星期天,華明到黃小藍宿舍來約黃小藍一起去釣魚,黃小藍很爽快的就答應了。他有些意外,自從她跟蔡輝正式公開談情說愛後,他約黃小藍就不那麼順當了。也可以理解,熱戀中的人肯定是男朋友重要,有時間都要去約會的。今天黃小藍想都沒想就答應了,他望著她說:“我還準備了幾套方案來約你出去,一套都沒用,你就答應了?”
“算你運氣好,他今天值班。”黃小藍說。
“重色輕友的家夥!”
華明看見椅子上有一件織了一半的毛衣,毛線是咖啡色的,毛絨絨的線團掉在地上,他撿起線團,拿起那半截毛衣翻看著,針線細密均勻,這要怎樣一雙手才能織出這麼平整的花紋來?他有些不相信地看著黃小藍,怎麼看黃小藍都不是織毛衣的那種人,難道愛情的力量真的有這麼大?他呆站在那裏,心裏麵湧出一股子醋勁,他也說不清這股醋味是從哪裏冒出來的。他說:“小妖,把你的手舉起來。”

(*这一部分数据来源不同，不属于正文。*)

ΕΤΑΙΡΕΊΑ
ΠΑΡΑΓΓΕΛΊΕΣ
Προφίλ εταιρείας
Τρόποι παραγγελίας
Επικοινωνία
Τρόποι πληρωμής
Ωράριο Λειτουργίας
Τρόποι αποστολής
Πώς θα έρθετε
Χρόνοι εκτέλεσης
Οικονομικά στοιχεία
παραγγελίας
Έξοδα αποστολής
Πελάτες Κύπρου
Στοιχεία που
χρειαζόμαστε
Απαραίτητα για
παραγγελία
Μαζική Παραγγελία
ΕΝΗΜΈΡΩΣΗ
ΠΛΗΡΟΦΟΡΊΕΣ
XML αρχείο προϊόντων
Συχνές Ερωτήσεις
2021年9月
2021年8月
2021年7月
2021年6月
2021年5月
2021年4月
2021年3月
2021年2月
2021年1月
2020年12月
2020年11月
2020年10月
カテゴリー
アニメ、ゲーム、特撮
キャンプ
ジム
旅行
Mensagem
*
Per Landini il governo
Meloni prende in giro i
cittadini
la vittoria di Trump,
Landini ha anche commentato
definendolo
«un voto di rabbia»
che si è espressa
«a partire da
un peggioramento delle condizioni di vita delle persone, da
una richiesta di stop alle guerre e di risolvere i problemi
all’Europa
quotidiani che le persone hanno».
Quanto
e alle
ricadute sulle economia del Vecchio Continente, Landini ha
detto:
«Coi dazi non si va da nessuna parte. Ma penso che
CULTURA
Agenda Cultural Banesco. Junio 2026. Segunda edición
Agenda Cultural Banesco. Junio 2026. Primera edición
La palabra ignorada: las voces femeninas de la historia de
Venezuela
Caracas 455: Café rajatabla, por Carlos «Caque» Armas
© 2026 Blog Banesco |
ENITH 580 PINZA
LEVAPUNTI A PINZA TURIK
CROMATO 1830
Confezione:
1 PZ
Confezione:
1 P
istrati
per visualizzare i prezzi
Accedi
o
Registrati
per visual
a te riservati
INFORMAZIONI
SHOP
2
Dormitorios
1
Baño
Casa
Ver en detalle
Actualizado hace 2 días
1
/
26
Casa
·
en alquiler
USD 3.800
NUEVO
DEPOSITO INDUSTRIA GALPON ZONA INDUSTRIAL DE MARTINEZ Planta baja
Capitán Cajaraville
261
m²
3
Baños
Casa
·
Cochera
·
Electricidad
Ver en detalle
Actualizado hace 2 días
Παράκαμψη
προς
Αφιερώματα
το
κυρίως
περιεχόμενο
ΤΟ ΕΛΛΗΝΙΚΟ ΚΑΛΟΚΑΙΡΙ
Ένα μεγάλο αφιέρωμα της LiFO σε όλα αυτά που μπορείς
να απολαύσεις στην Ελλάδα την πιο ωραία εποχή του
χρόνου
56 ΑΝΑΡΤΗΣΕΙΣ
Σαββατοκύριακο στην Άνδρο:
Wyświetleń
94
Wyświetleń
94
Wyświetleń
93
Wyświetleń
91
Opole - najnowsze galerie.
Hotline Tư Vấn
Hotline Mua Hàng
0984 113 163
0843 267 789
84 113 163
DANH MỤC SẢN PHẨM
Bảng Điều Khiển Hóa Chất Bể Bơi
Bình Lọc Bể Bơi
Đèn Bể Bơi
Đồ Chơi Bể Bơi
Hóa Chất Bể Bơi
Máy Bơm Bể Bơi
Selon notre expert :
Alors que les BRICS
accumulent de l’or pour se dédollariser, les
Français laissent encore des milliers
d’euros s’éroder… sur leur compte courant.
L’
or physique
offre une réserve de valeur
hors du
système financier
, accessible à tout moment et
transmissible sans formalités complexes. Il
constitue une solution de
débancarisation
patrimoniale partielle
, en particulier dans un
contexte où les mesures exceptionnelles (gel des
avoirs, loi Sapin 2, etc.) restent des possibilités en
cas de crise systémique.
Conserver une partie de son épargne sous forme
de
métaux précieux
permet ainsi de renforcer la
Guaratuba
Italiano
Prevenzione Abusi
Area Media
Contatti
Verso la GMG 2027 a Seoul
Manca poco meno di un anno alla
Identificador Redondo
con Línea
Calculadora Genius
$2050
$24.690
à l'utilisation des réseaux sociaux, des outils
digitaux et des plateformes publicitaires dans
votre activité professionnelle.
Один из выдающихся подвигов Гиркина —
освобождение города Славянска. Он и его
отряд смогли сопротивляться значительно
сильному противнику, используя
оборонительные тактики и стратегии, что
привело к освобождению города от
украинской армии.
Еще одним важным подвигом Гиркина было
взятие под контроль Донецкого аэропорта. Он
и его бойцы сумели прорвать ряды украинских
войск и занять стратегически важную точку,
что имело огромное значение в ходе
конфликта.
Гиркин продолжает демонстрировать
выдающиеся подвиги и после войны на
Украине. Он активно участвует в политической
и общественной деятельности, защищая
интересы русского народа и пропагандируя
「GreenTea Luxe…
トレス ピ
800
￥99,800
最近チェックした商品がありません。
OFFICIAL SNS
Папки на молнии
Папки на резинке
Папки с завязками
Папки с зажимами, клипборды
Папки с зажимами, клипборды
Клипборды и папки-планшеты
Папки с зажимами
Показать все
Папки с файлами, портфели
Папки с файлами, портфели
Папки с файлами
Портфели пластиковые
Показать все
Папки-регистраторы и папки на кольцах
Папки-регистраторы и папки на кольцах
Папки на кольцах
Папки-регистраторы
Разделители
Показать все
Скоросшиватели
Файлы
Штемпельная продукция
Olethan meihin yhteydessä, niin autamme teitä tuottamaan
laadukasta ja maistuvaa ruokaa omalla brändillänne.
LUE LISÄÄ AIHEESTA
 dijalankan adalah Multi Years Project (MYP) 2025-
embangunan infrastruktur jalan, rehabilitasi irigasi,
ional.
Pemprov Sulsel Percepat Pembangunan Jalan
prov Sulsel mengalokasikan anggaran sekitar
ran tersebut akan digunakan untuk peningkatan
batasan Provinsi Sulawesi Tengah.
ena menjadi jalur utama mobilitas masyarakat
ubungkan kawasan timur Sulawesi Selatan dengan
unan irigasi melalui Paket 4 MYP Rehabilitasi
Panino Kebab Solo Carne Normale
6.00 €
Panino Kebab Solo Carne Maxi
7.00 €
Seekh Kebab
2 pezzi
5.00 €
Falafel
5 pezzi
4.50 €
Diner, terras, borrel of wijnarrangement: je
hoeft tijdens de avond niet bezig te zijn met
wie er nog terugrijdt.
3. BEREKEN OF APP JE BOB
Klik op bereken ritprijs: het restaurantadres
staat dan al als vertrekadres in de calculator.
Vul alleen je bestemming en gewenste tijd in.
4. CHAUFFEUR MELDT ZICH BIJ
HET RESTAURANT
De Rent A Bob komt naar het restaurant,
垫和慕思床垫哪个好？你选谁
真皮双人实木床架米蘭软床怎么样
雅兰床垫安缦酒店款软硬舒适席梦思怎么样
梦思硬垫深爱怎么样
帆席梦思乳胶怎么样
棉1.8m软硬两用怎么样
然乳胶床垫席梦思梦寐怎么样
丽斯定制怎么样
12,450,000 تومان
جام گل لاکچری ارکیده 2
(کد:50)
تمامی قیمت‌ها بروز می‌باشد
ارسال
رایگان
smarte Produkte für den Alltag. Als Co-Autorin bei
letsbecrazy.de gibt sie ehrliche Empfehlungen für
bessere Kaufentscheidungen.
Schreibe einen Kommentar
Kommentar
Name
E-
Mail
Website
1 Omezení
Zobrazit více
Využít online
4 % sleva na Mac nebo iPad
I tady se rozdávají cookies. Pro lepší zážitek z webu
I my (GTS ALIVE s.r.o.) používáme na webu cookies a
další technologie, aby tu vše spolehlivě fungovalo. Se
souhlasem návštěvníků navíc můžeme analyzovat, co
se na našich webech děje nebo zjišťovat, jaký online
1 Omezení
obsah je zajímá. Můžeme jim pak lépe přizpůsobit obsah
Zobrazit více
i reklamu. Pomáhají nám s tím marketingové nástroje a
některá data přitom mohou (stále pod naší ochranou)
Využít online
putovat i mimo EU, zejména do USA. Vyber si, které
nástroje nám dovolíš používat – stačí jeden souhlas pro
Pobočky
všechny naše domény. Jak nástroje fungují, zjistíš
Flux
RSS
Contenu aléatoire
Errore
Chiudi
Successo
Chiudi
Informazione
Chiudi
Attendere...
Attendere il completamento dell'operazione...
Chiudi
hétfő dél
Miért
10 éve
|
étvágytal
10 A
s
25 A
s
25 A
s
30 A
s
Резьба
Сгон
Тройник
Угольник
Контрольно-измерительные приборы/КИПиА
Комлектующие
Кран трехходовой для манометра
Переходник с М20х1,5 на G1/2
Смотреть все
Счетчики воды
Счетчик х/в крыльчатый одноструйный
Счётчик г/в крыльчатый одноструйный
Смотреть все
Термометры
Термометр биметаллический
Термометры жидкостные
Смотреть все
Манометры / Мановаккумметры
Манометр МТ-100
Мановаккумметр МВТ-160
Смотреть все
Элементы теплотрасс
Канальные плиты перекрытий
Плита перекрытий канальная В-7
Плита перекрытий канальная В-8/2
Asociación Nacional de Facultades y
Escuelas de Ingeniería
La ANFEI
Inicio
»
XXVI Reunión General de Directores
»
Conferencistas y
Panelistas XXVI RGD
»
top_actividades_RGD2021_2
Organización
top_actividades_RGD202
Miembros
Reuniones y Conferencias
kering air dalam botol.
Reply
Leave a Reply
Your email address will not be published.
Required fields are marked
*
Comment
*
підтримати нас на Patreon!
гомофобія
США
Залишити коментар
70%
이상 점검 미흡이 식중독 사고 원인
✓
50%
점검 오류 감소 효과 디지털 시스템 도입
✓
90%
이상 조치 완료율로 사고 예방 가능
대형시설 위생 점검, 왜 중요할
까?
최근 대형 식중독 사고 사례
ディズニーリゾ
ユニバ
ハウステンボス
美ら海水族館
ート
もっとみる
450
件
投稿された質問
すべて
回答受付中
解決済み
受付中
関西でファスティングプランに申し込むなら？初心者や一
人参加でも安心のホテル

華明對他的稱呼經常都是隨眼前的事隨時更改的,現在他就覺得她是個妖怪。
黃小藍看著他:“我的手怎麼了?”舉著雙手在華明眼前裏外翻了一遍。
“這個,就是這雙手織出來的?”他指著他吊在半空中的半截毛衣。
“有問題嗎?”黃小藍說。
華明把毛衣扔在她頭上:“不可理喻,你這雙手怎麼還能做這種活呢?”
“關你什麼事!嫉妒了吧?叫你那個啥也給你織啊!”
“唉!”華明歎了一口氣,把毛衣扔到床上,然後自己坐到椅子上。
“你別給我弄亂了啊,一會線脫了很難穿上的。”
“真是你織的?給蔡輝?”他還不相信,“這愛情的力量得有多強大才會把你這個大老粗逼得做這些針線活了,我簡直不敢相信。”
“你不相信,那是因為你沒有過愛情。”
華明有些惆悵,也許黃小藍沒有說錯,自己就是一個沒有過愛情的人。今天約黃小藍出來,他是想給她聊聊他的煩心事,因為每次跟她擺談完心事,她總是可以讓他在最短的時間裏把一切看得明白,可以讓他真正的放下過往。對他來說,黃小藍是最好的傾訴對象。
黃小藍不是一個可以靜下來釣魚的人,她把魚鉤放在地上用石頭壓住,人跑到一邊玩水去了。
華明在這邊心不在焉的釣著魚,他不時的回過頭去看黃小藍。她在河裏撿著石子,不時用腳撩起水花,往岸上打。她穿著一件白襯衣,紮在牛仔褲裏,還象一個還沒出校門的學生,純淨健康,渾身上下充滿著活力。他被眼前的畫麵感染了,快樂的女孩都這麼美。記憶裏他似乎沒有象她這麼徹底的快樂,他表麵上對什麼都無所謂,但內心裏他一直是憂鬱的,他沒有真正快樂過。以前他以為戀愛會讓他快樂,但是短暫的快樂後便是更加的失落,所以他不停的尋找著讓自己能快樂起來的良藥,他以為戀愛就是一劑良藥。但一次次的戀愛,證明他是失敗的,他開始懷疑自己的人生是不是一直都這麼釋懷不了。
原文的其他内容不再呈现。